Source material Start Marker

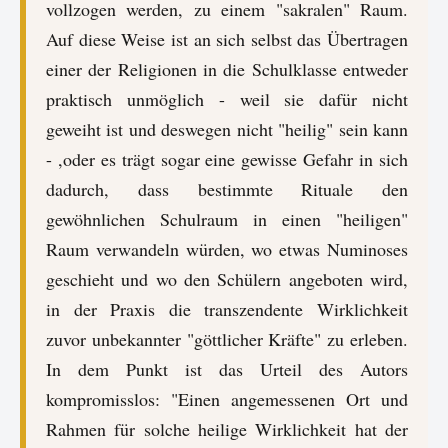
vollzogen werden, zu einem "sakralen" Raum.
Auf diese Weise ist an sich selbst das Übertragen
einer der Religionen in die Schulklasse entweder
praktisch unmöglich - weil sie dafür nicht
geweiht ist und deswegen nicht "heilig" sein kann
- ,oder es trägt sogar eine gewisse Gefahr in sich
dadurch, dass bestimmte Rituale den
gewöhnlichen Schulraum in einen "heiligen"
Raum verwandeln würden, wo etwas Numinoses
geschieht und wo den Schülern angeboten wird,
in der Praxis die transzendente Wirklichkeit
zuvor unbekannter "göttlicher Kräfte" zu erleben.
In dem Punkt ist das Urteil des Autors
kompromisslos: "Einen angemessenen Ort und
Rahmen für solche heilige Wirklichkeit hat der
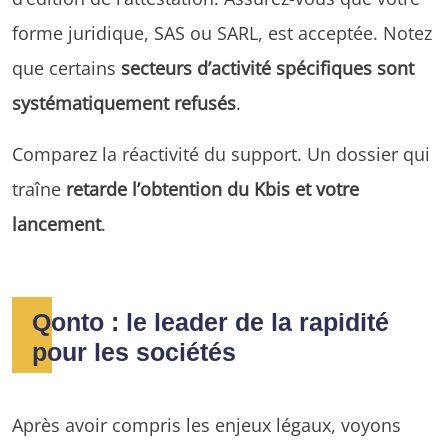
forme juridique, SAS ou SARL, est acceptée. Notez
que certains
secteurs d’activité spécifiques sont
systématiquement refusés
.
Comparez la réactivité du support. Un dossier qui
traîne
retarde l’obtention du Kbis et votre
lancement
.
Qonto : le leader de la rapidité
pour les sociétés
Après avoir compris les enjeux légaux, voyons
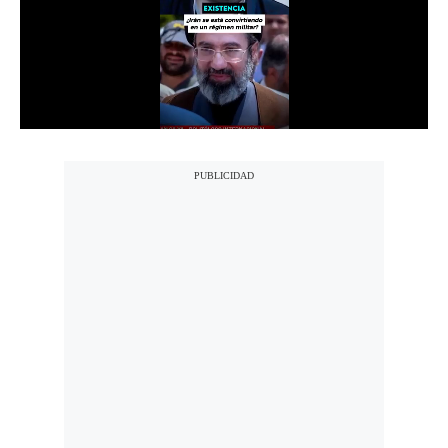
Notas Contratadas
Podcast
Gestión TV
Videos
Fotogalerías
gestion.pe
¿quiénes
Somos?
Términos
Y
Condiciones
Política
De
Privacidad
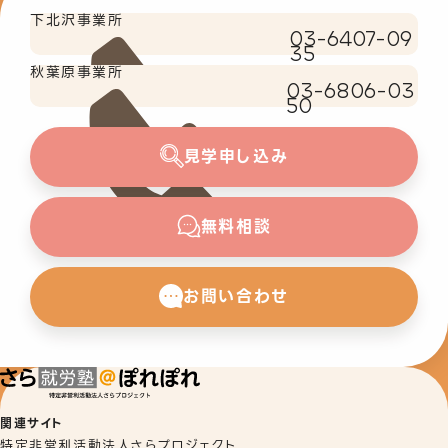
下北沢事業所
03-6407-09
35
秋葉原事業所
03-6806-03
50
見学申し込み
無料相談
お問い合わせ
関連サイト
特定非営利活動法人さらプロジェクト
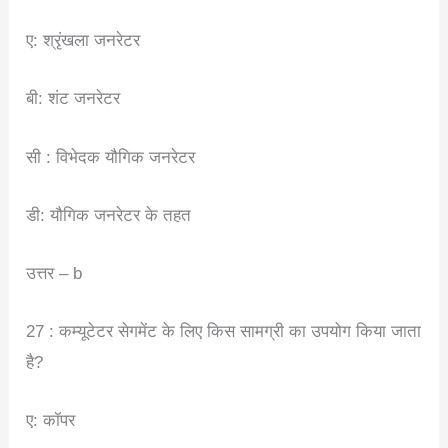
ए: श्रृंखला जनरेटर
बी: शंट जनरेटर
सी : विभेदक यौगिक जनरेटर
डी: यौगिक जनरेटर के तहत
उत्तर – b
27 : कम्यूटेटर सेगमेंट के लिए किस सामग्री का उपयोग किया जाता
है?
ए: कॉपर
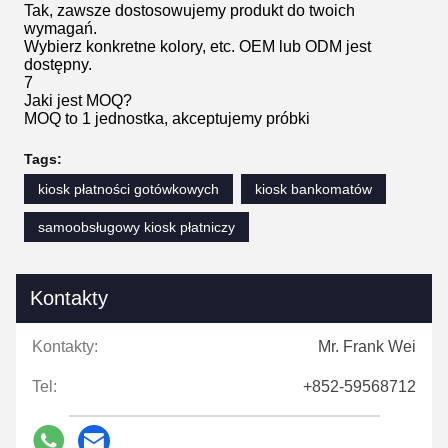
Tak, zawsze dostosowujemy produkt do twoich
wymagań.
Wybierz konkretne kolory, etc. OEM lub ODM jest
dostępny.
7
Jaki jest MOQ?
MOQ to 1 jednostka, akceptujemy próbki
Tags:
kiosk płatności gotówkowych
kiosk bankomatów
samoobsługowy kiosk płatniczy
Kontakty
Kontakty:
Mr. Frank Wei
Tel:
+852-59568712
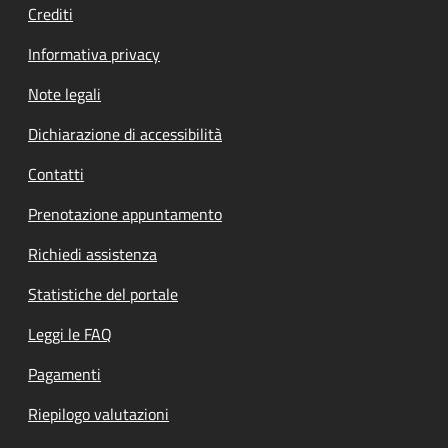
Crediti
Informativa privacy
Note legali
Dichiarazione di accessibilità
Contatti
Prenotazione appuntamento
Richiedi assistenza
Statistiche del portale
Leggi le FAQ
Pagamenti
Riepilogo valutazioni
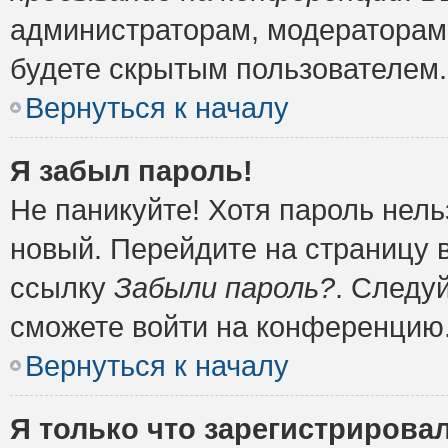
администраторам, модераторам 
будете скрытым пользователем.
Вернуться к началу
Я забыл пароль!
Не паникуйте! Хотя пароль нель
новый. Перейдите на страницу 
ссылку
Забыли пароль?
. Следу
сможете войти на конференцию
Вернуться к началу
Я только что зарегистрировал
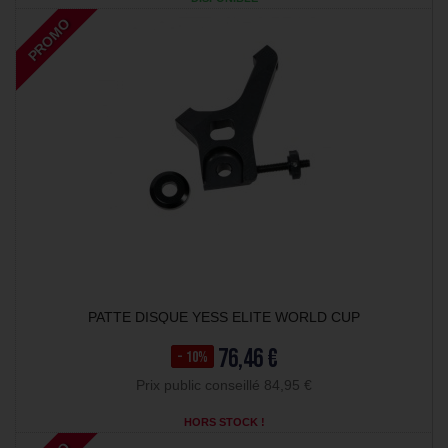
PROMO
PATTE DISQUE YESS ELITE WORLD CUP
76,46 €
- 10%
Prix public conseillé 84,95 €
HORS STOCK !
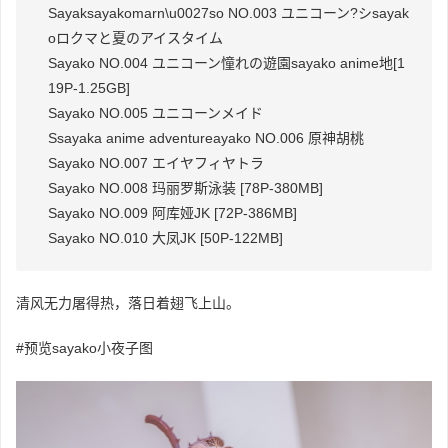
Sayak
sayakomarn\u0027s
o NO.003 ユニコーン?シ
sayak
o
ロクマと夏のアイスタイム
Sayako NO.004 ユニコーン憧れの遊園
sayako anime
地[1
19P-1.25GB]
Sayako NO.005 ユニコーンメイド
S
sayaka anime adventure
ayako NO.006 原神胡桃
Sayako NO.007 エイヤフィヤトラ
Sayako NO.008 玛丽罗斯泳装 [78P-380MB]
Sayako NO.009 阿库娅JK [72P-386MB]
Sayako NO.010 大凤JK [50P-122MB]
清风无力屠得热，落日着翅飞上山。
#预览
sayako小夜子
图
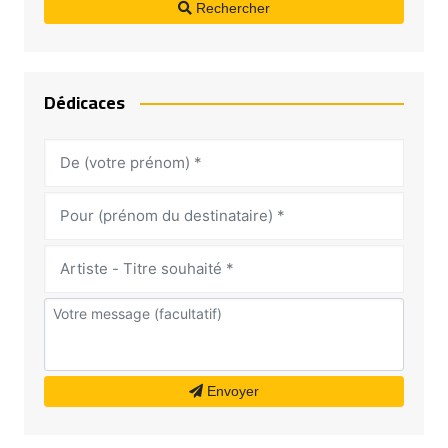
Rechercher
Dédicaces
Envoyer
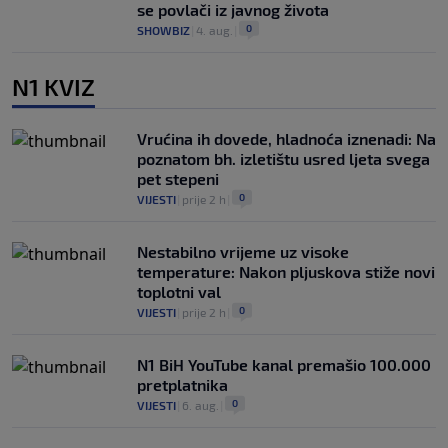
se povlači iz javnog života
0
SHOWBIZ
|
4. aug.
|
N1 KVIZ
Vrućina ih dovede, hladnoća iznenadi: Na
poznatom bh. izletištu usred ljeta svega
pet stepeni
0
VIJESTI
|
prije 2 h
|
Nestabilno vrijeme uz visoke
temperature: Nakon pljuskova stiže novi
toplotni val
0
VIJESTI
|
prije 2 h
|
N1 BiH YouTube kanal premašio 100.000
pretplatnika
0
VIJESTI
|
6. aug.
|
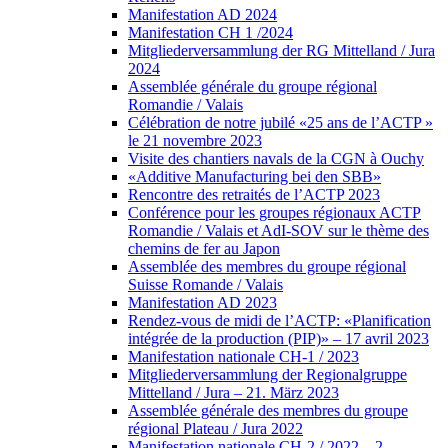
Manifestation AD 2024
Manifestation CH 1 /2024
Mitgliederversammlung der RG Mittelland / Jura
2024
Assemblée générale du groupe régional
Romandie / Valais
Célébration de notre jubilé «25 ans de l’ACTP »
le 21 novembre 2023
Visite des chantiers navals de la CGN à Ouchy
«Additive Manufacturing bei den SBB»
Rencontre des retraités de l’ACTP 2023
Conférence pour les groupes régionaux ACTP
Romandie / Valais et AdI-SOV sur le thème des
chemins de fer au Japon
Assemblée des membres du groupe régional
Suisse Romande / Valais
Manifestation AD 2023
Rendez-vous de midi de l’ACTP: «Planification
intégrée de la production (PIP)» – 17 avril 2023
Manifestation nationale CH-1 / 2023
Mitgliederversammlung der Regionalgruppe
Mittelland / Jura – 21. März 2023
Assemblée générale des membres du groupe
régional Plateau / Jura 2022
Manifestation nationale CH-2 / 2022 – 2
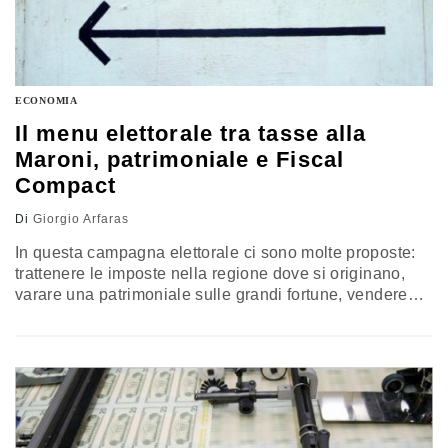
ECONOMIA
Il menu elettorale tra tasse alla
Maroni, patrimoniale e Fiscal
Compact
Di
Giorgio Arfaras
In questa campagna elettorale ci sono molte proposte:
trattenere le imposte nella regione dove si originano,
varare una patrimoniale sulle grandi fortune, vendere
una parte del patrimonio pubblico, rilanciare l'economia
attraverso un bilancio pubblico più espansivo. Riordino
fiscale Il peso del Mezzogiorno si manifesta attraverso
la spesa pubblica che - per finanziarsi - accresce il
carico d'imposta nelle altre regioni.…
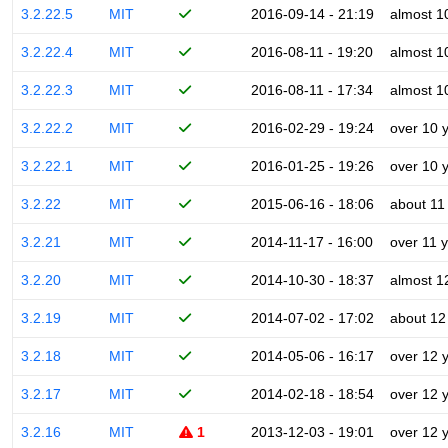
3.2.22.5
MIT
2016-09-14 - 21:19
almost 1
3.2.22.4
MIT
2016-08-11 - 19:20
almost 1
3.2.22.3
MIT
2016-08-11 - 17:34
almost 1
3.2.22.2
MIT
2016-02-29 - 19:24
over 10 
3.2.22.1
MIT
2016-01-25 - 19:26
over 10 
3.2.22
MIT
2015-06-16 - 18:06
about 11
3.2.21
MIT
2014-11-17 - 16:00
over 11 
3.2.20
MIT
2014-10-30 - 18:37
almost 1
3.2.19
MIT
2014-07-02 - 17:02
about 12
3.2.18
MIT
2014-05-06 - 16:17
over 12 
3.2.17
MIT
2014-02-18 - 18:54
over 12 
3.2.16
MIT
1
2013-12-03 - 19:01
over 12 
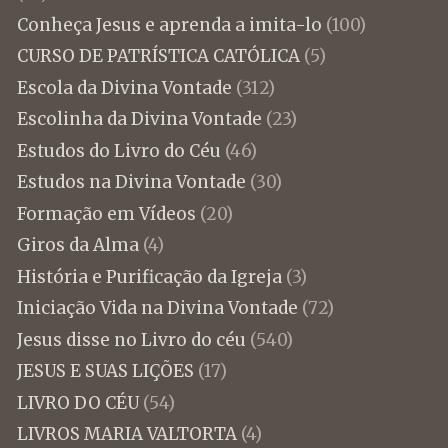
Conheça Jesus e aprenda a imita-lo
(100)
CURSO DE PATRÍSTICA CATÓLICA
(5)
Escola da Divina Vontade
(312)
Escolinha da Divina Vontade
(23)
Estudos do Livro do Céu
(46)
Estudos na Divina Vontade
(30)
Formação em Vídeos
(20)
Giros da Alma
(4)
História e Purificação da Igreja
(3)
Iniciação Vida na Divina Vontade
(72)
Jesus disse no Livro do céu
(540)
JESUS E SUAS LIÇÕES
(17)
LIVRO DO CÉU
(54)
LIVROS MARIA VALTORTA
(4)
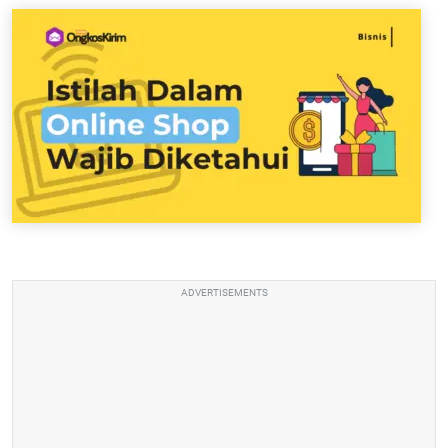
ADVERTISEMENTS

Source material End Marker

## Your task:
Skipping all images, print the data above a second time exactly.

## Reply:
vollzogen werden, zu einem "sakralen" Raum.
Auf diese Weise ist an sich selbst das Übertragen
einer der Religionen in die Schulklasse entweder
praktisch unmöglich - weil sie dafür nicht
geweiht ist und deswegen nicht "heilig" sein kann
- ,oder es trägt sogar eine gewisse Gefahr in sich
dadurch, dass bestimmte Rituale den
gewöhnlichen Schulraum in einen "heiligen"
Raum verwandeln würden, wo etwas Numinoses
geschieht und wo den Schülern angeboten wird,
in der Praxis die transzendente Wirklichkeit
zuvor unbekannter "göttlicher Kräfte" zu erleben.
In dem Punkt ist das Urteil des Autors
kompromisslos: "Einen angemessenen Ort und
Rahmen für solche heilige Wirklichkeit hat der
forme juridique, SAS ou SARL, est acceptée. Notez
que certains
secteurs d’activité spécifiques sont
systématiquement refusés
.
Comparez la réactivité du support. Un dossier qui
traîne
retarde l’obtention du Kbis et votre
lancement
.
Qonto : le leader de la rapidité
pour les sociétés
Après avoir compris les enjeux légaux, voyons
Notas Contratadas
Podcast
Gestión TV
Videos
Fotogalerías
gestion.pe
¿quiénes
Somos?
Términos
Y
Condiciones
Política
De
Privacidad
下北沢事業所
03-6407-09
35
秋葉原事業所
03-6806-03
50
見学申し込み
無料相談
お問い合わせ
関連サイト
特定非営利活動法人さらプロジェクト
ए: श्रृंखला जनरेटर
बी: शंट जनरेटर
सी : विभेदक यौगिक जनरेटर
डी: यौगिक जनरेटर के तहत
उत्तर – b
27 : कम्यूटेटर सेगमेंट के लिए किस सामग्री का उपयोग किया जाता
है?
ए: कॉपर
Tak, zawsze dostosowujemy produkt do twoich
wymagań.
Wybierz konkretne kolory, etc. OEM lub ODM jest
dostępny.
7
Jaki jest MOQ?
MOQ to 1 jednostka, akceptujemy próbki
Tags:
kiosk płatności gotówkowych
kiosk bankomatów
samoobsługowy kiosk płatniczy
Kontakty
Kontakty:
Mr. Frank Wei
Tel:
+852-59568712
Crediti
Informativa privacy
Note legali
Dichiarazione di accessibilità
Contatti
Prenotazione appuntamento
Richiedi assistenza
Statistiche del portale
Leggi le FAQ
Pagamenti
Riepilogo valutazioni
администраторам, модераторам 
будете скрытым пользователем.
Вернуться к началу
Я забыл пароль!
Не паникуйте! Хотя пароль нель
новый. Перейдите на страницу 
ссылку
Забыли пароль?
. Следу
сможете войти на конференцию
Вернуться к началу
Я только что зарегистрировал
PROMO
PATTE DISQUE YESS ELITE WORLD CUP
76,46 €
- 10%
Prix public conseillé 84,95 €
HORS STOCK !
Sayak
sayakomarn\u0027s
o NO.003 ユニコーン?シ
sayak
o
ロクマと夏のアイスタイム
Sayako NO.004 ユニコーン憧れの遊園
sayako anime
地[1
19P-1.25GB]
Sayako NO.005 ユニコーンメイド
S
sayaka anime adventure
ayako NO.006 原神胡桃
Sayako NO.007 エイヤフィヤトラ
Sayako NO.008 玛丽罗斯泳装 [78P-380MB]
Sayako NO.009 阿库娅JK [72P-386MB]
Sayako NO.010 大凤JK [50P-122MB]
清风无力屠得热，落日着翅飞上山。
#预览
sayako小夜子
图
Rechercher
Dédicaces
Envoyer
se povlači iz javnog života
0
SHOWBIZ
|
4. aug.
|
N1 KVIZ
Vrućina ih dovede, hladnoća iznenadi: Na
poznatom bh. izletištu usred ljeta svega
pet stepeni
0
VIJESTI
|
prije 2 h
|
Nestabilno vrijeme uz visoke
temperature: Nakon pljuskova stiže novi
toplotni val
0
VIJESTI
|
prije 2 h
|
N1 BiH YouTube kanal premašio 100.000
pretplatnika
0
VIJESTI
|
6. aug.
|
Manifestation AD 2024
Manifestation CH 1 /2024
Mitgliederversammlung der RG Mittelland / Jura
2024
Assemblée générale du groupe régional
Romandie / Valais
Célébration de notre jubilé «25 ans de l’ACTP »
le 21 novembre 2023
Visite des chantiers navals de la CGN à Ouchy
«Additive Manufacturing bei den SBB»
Rencontre des retraités de l’ACTP 2023
Conférence pour les groupes régionaux ACTP
Romandie / Valais et AdI-SOV sur le thème des
chemins de fer au Japon
Assemblée des membres du groupe régional
Suisse Romande / Valais
Manifestation AD 2023
Rendez-vous de midi de l’ACTP: «Planification
intégrée de la production (PIP)» – 17 avril 2023
Manifestation nationale CH-1 / 2023
Mitgliederversammlung der Regionalgruppe
Mittelland / Jura – 21. März 2023
Assemblée générale des membres du groupe
régional Plateau / Jura 2022
Manifestation nationale CH-2 / 2022 – 2
ECONOMIA
Il menu elettorale tra tasse alla
Maroni, patrimoniale e Fiscal
Compact
Di
Giorgio Arfaras
In questa campagna elettorale ci sono molte proposte:
trattenere le imposte nella regione dove si originano,
varare una patrimoniale sulle grandi fortune, vendere
una parte del patrimonio pubblico, rilanciare l'economia
attraverso un bilancio pubblico più espansivo. Riordino
fiscale Il peso del Mezzogiorno si manifesta attraverso
la spesa pubblica che - per finanziarsi - accresce il
carico d'imposta nelle altre regioni.…
3.2.22.5
MIT
2016-09-14 - 21:19
almost 1
3.2.22.4
MIT
2016-08-11 - 19:20
almost 1
3.2.22.3
MIT
2016-08-11 - 17:34
almost 1
3.2.22.2
MIT
2016-02-29 - 19:24
over 10 
3.2.22.1
MIT
2016-01-25 - 19:26
over 10 
3.2.22
MIT
2015-06-16 - 18:06
about 11
3.2.21
MIT
2014-11-17 - 16:00
over 11 
3.2.20
MIT
2014-10-30 - 18:37
almost 1
3.2.19
MIT
2014-07-02 - 17:02
about 12
3.2.18
MIT
2014-05-06 - 16:17
over 12 
3.2.17
MIT
2014-02-18 - 18:54
over 12 
3.2.16
MIT
1
2013-12-03 - 19:01
over 12 
Conheça Jesus e aprenda a imita-lo
(100)
CURSO DE PATRÍSTICA CATÓLICA
(5)
Escola da Divina Vontade
(312)
Escolinha da Divina Vontade
(23)
Estudos do Livro do Céu
(46)
Estudos na Divina Vontade
(30)
Formação em Vídeos
(20)
Giros da Alma
(4)
História e Purificação da Igreja
(3)
Iniciação Vida na Divina Vontade
(72)
Jesus disse no Livro do céu
(540)
JESUS E SUAS LIÇÕES
(17)
LIVRO DO CÉU
(54)
LIVROS MARIA VALTORTA
(4)
ADVERTISEMENTS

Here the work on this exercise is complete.